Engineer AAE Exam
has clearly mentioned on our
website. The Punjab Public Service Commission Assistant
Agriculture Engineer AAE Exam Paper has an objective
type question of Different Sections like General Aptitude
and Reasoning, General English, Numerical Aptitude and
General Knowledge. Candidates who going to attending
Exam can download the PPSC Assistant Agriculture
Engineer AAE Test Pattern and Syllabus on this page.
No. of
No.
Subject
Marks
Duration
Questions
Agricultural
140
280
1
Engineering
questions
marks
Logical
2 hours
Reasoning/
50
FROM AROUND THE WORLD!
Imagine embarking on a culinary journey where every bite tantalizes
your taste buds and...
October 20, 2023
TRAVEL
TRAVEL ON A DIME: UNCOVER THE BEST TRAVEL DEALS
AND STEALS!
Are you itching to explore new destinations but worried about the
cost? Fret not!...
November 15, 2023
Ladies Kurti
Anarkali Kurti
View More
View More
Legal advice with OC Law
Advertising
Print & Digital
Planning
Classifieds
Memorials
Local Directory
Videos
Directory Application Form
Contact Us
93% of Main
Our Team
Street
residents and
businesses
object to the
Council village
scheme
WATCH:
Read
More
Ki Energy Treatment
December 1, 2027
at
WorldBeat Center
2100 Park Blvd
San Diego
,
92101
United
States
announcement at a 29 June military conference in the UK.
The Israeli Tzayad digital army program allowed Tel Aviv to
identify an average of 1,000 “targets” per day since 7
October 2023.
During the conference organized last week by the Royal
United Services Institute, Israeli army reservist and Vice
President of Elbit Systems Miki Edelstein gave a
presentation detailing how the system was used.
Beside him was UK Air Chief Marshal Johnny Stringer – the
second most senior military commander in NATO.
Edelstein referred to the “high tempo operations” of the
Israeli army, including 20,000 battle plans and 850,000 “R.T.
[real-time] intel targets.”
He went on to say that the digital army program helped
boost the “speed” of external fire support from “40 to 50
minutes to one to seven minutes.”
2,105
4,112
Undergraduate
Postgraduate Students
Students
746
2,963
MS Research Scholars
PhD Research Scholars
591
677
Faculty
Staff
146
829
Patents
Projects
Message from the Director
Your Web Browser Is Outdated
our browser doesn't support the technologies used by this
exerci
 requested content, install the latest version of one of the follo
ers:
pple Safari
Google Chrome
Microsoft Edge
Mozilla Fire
========================
● Exercise requirements:
Check each line above for the word "military" and copy every line that has it.

● Response:
announcement at a 29 June military conference in the UK.
second most senior military commander in NATO.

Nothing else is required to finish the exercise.